Eileen Agar, Double Take (c.1936)
- The Potteries Museum and Art Gallery, Stoke-on-Trent
Fig.1 Eileen Agar, Double Take (1936). © The Estate of Eileen Agar / Bridgeman Images. Image Courtesy of The Potteries Art Gallery and Museum
Agar was a British artist whose work is most commonly associated with the Surrealist movement. She was notably one of the few female artists included in the 1936 International Surrealist Exhibition in London, in which she had three paintings and five objects on display. Agar was a highly successful female artist whose work is now featured in collections internationally.
Double Take is part of the collection at the Potteries Museum and Art Gallery, Stoke-On-Trent. The piece is a collage which shows two female profiles in the outer thirds of the canvas facing the same direction. A painted column separates the figures, and a doily - a symbol of femininity and female labour - has been placed on top. While the outline of the two figures is identical, they have been painted differently. The left one is light and white and light blue in colour, while the other is much darker, earthy in colour, and has been distressed more by the artist.

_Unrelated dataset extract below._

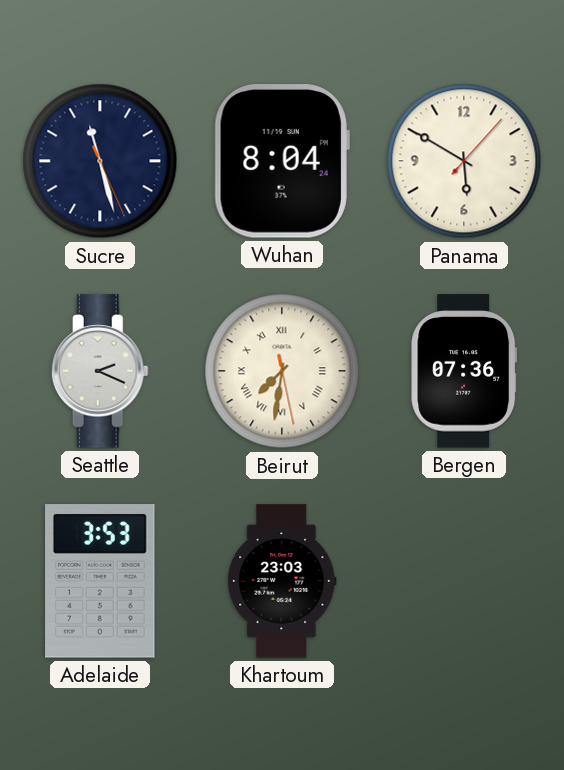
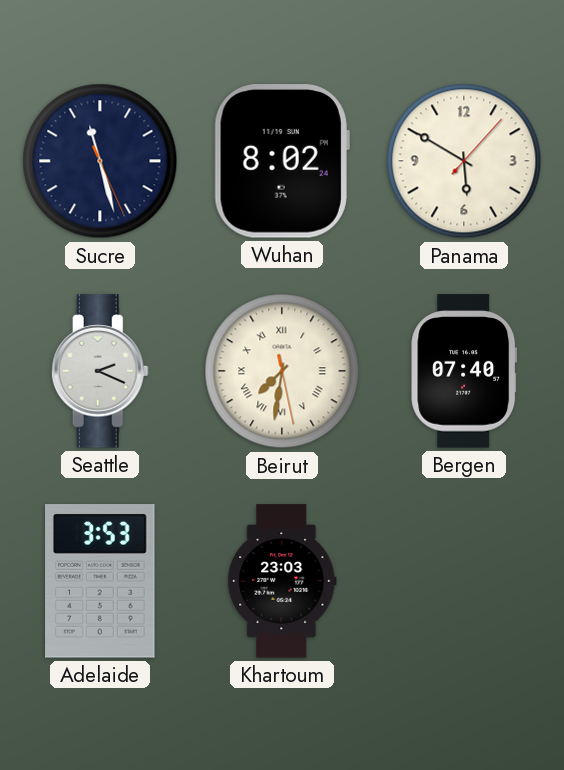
Wuhan: 8:04 -> 8:02
Bergen: 07:36 -> 07:40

Psychoanalysis was an important influence for Surrealism, and the presentation of two identical figures in this work links to new understandings of the psyche and the Freudian idea of the conscious and unconscious self. It could be argued that the brighter figure represents the conscious self while the other represents the unconscious, which contains all the repressed memories and traumas of the individual. The doily connects this to the identity and traditional roles of women. This work could be interpreted as a depiction of the psychological struggle of the individual woman against socially constructed ideas of femininity.